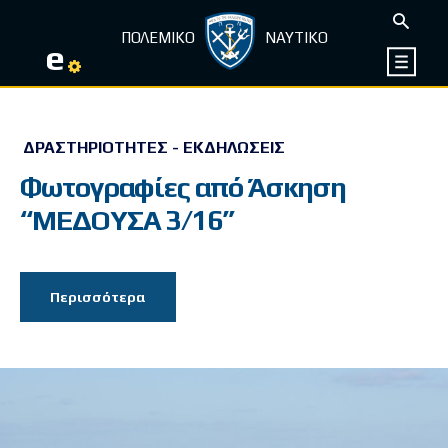
ΠΟΛΕΜΙΚΟ
ΝΑΥΤΙΚΟ
e
ΔΡΑΣΤΗΡΙΌΤΗΤΕΣ - ΕΚΔΗΛΏΣΕΙΣ
Φωτογραφίες από Άσκηση
“ΜΕΔΟΥΣΑ 3/16”
Περισσότερα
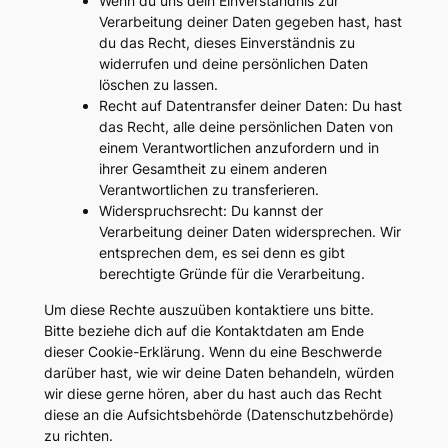
Wenn du uns dein Einverständnis zur
Verarbeitung deiner Daten gegeben hast, hast
du das Recht, dieses Einverständnis zu
widerrufen und deine persönlichen Daten
löschen zu lassen.
Recht auf Datentransfer deiner Daten: Du hast
das Recht, alle deine persönlichen Daten von
einem Verantwortlichen anzufordern und in
ihrer Gesamtheit zu einem anderen
Verantwortlichen zu transferieren.
Widerspruchsrecht: Du kannst der
Verarbeitung deiner Daten widersprechen. Wir
entsprechen dem, es sei denn es gibt
berechtigte Gründe für die Verarbeitung.
Um diese Rechte auszuüben kontaktiere uns bitte.
Bitte beziehe dich auf die Kontaktdaten am Ende
dieser Cookie-Erklärung. Wenn du eine Beschwerde
darüber hast, wie wir deine Daten behandeln, würden
wir diese gerne hören, aber du hast auch das Recht
diese an die Aufsichtsbehörde (Datenschutzbehörde)
zu richten.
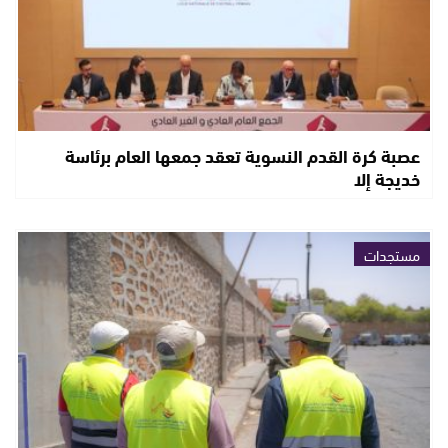
عصبة كرة القدم النسوية تعقد جمعها العام برئاسة
خديجة إلا
مستجدات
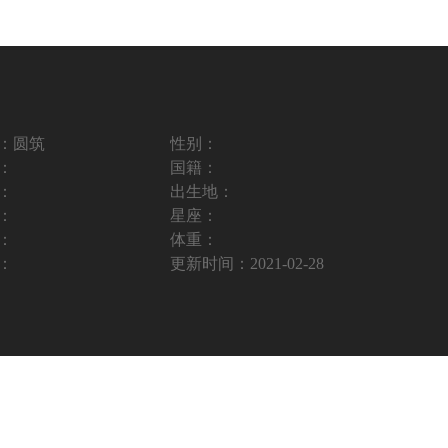
：
圆筑
性别：
：
国籍：
：
出生地：
：
星座：
：
体重：
：
更新时间：
2021-02-28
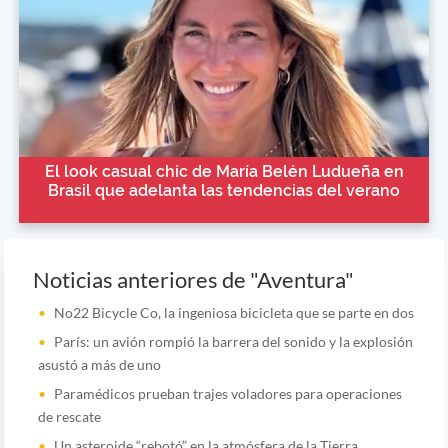
El look casual chic de María Belén Ludueña en
Brasil que adelanta las tendencias del verano
Noticias anteriores de "Aventura"
No22 Bicycle Co, la ingeniosa bicicleta que se parte en dos
París: un avión rompió la barrera del sonido y la explosión
asustó a más de uno
Paramédicos prueban trajes voladores para operaciones
de rescate
Un asteroide “rebotó” en la atmósfera de la Tierra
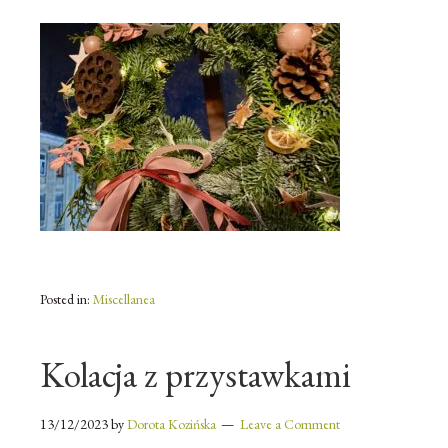
Posted in:
Miscellanea
Kolacja z przystawkami
13/12/2023
by
Dorota Kozińska
Leave a Comment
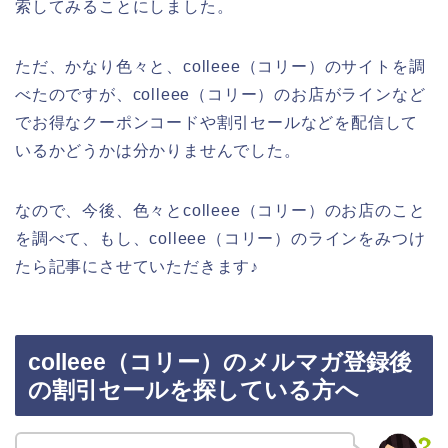
索してみることにしました。
ただ、かなり色々と、colleee（コリー）のサイトを調
べたのですが、colleee（コリー）のお店がラインなど
でお得なクーポンコードや割引セールなどを配信して
いるかどうかは分かりませんでした。
なので、今後、色々とcolleee（コリー）のお店のこと
を調べて、もし、colleee（コリー）のラインをみつけ
たら記事にさせていただきます♪
colleee（コリー）のメルマガ登録後
の割引セールを探している方へ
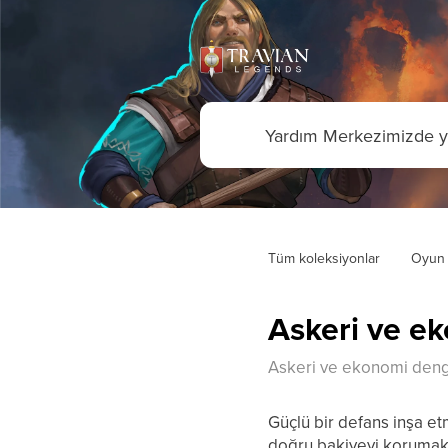
Tüm koleksiyonlar
Oyun 
Askeri ve e
Askeri ve ekonomi deng
Güçlü bir defans inşa e
doğru bakiyeyi korumaktı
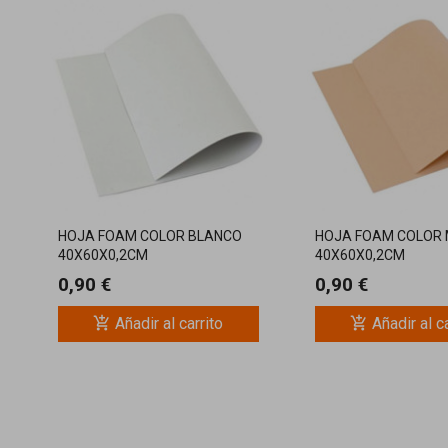
HOJA FOAM COLOR BLANCO
HOJA FOAM COLOR
40X60X0,2CM
40X60X0,2CM
0,90 €
0,90 €
add_shopping_cart
add_shopping_cart
Añadir al carrito
Añadir al c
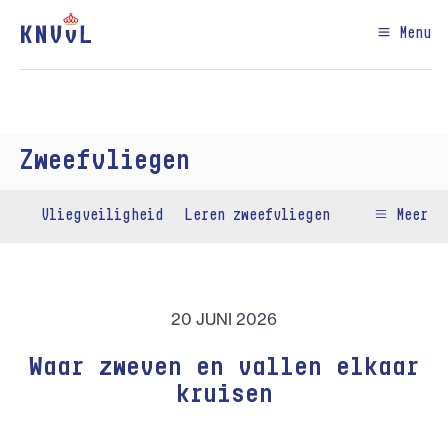
Menu
Zweefvliegen
Vliegveiligheid
Leren zweefvliegen
Meer
20 JUNI 2026
Waar zweven en vallen elkaar
kruisen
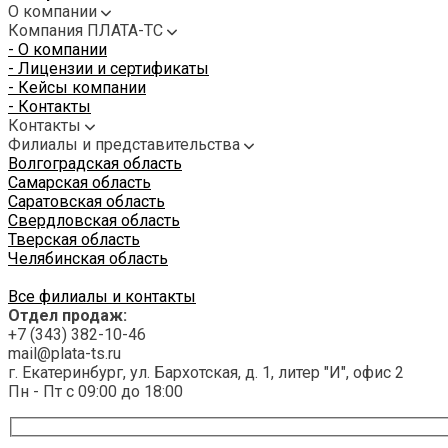
О компании
Компания ПЛАТА-ТС
- О компании
- Лицензии и сертификаты
- Кейсы компании
- Контакты
Контакты
Филиалы и представительства
Волгоградская область
Самарская область
Саратовская область
Свердловская область
Тверская область
Челябинская область
Все филиалы и контакты
Отдел продаж:
+7 (343) 382-10-46
mail@plata-ts.ru
г. Екатеринбург, ул. Бархотская, д. 1, литер "И", офис 2
Пн - Пт с 09:00 до 18:00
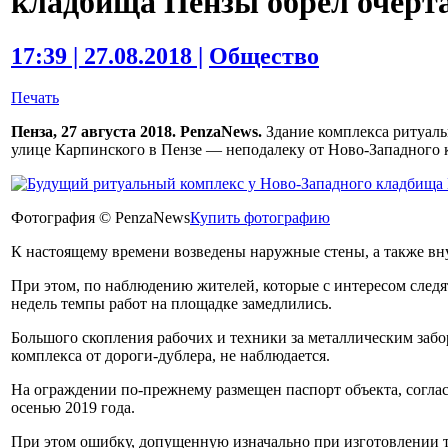
кладбища Пензы обрел очерт
17:39 | 27.08.2018 |
Общество
Печать
Пенза, 27 августа 2018. PenzaNews.
Здание комплекса ритуальн
улице Карпинского в Пензе — неподалеку от Ново-Западного 
Фотография © PenzaNews
Купить фотографию
К настоящему времени возведены наружные стены, а также вн
При этом, по наблюдению жителей, которые с интересом следят
недель темпы работ на площадке замедлились.
Большого скопления рабочих и техники за металлическим заб
комплекса от дороги-дублера, не наблюдается.
На ограждении по-прежнему размещен паспорт объекта, согла
осенью 2019 года.
При этом ошибку, допущенную изначально при изготовлении т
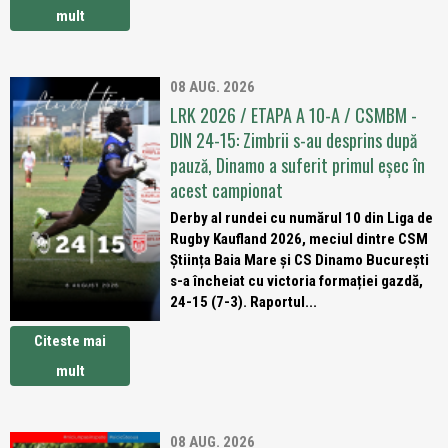
mult
08 AUG. 2026
LRK 2026 / ETAPA A 10-A / CSMBM -
DIN 24-15: Zimbrii s-au desprins după
pauză, Dinamo a suferit primul eșec în
acest campionat
Derby al rundei cu numărul 10 din Liga de
Rugby Kaufland 2026, meciul dintre CSM
Știința Baia Mare și CS Dinamo București
s-a încheiat cu victoria formației gazdă,
24-15 (7-3). Raportul...
Citeste mai
mult
08 AUG. 2026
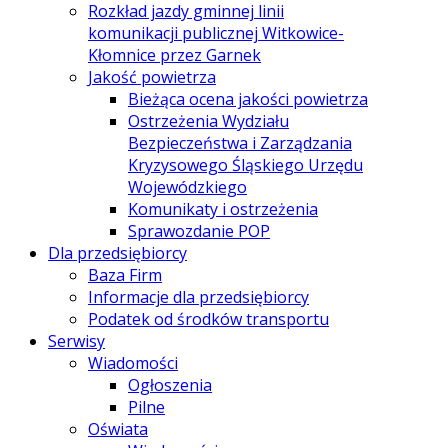
Rozkład jazdy gminnej linii
komunikacji publicznej Witkowice-
Kłomnice przez Garnek
Jakość powietrza
Bieżąca ocena jakości powietrza
Ostrzeżenia Wydziału
Bezpieczeństwa i Zarządzania
Kryzysowego Śląskiego Urzędu
Wojewódzkiego
Komunikaty i ostrzeżenia
Sprawozdanie POP
Dla przedsiębiorcy
Baza Firm
Informacje dla przedsiębiorcy
Podatek od środków transportu
Serwisy
Wiadomości
Ogłoszenia
Pilne
Oświata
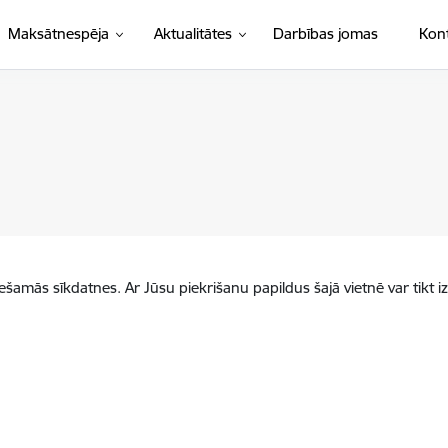
Maksātnespēja
Aktualitātes
Darbības jomas
Kont
iešamās sīkdatnes. Ar Jūsu piekrišanu papildus šajā vietnē var tikt i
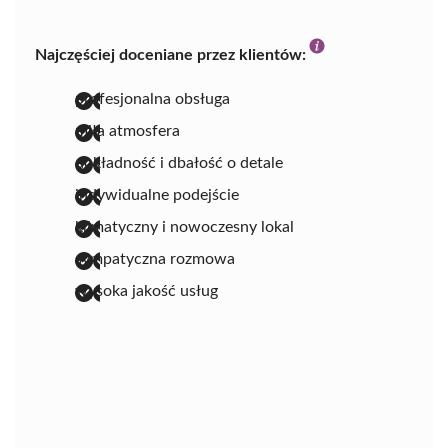
Najczęściej doceniane przez klientów:
profesjonalna obsługa
miła atmosfera
dokładność i dbałość o detale
indywidualne podejście
klimatyczny i nowoczesny lokal
sympatyczna rozmowa
wysoka jakość usług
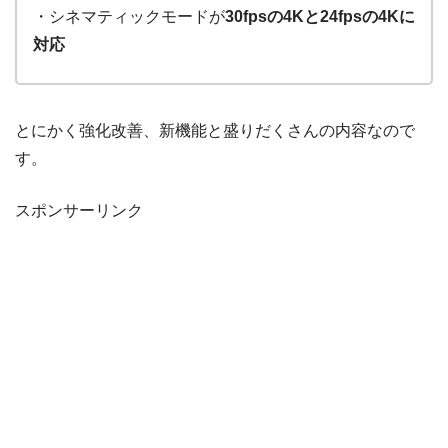
・シネマティックモードが
30fpsの4Kと24fpsの4Kに
対応
とにかく強化改善、新機能と盛りだくさんの内容なので
す。
スポンサーリンク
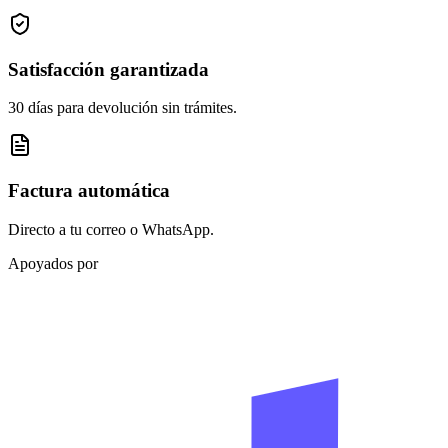
Satisfacción garantizada
30 días para devolución sin trámites.
Factura automática
Directo a tu correo o WhatsApp.
Apoyados por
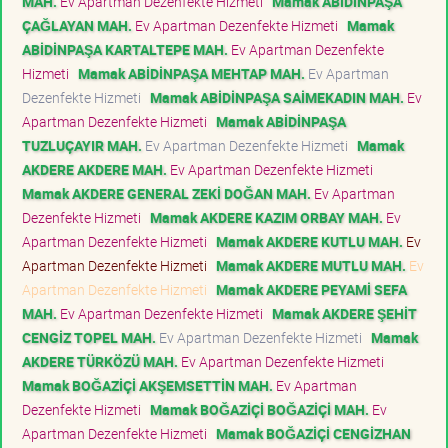
MAH.
Ev Apartman Dezenfekte Hizmeti
Mamak ABİDİNPAŞA
ÇAĞLAYAN MAH.
Ev Apartman Dezenfekte Hizmeti
Mamak
ABİDİNPAŞA KARTALTEPE MAH.
Ev Apartman Dezenfekte
Hizmeti
Mamak ABİDİNPAŞA MEHTAP MAH.
Ev Apartman
Dezenfekte Hizmeti
Mamak ABİDİNPAŞA SAİMEKADIN MAH.
Ev
Apartman Dezenfekte Hizmeti
Mamak ABİDİNPAŞA
TUZLUÇAYIR MAH.
Ev Apartman Dezenfekte Hizmeti
Mamak
AKDERE AKDERE MAH.
Ev Apartman Dezenfekte Hizmeti
Mamak AKDERE GENERAL ZEKİ DOĞAN MAH.
Ev Apartman
Dezenfekte Hizmeti
Mamak AKDERE KAZIM ORBAY MAH.
Ev
Apartman Dezenfekte Hizmeti
Mamak AKDERE KUTLU MAH.
Ev
Apartman Dezenfekte Hizmeti
Mamak AKDERE MUTLU MAH.
Ev
Apartman Dezenfekte Hizmeti
Mamak AKDERE PEYAMİ SEFA
MAH.
Ev Apartman Dezenfekte Hizmeti
Mamak AKDERE ŞEHİT
CENGİZ TOPEL MAH.
Ev Apartman Dezenfekte Hizmeti
Mamak
AKDERE TÜRKÖZÜ MAH.
Ev Apartman Dezenfekte Hizmeti
Mamak BOĞAZİÇİ AKŞEMSETTİN MAH.
Ev Apartman
Dezenfekte Hizmeti
Mamak BOĞAZİÇİ BOĞAZİÇİ MAH.
Ev
Apartman Dezenfekte Hizmeti
Mamak BOĞAZİÇİ CENGİZHAN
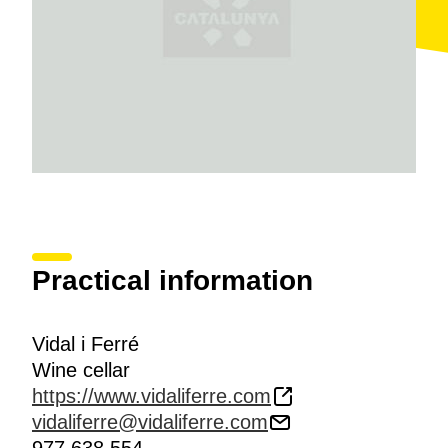
Practical information
Vidal i Ferré
Wine cellar
https://www.vidaliferre.com
vidaliferre@vidaliferre.com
○ ○ ○ ○ ○ ○ ○
▶ What this task involves:
Counting only lines that contain "этом", what is the total for the entries above? Give the number alone.

▶ Solution for this exercise:
2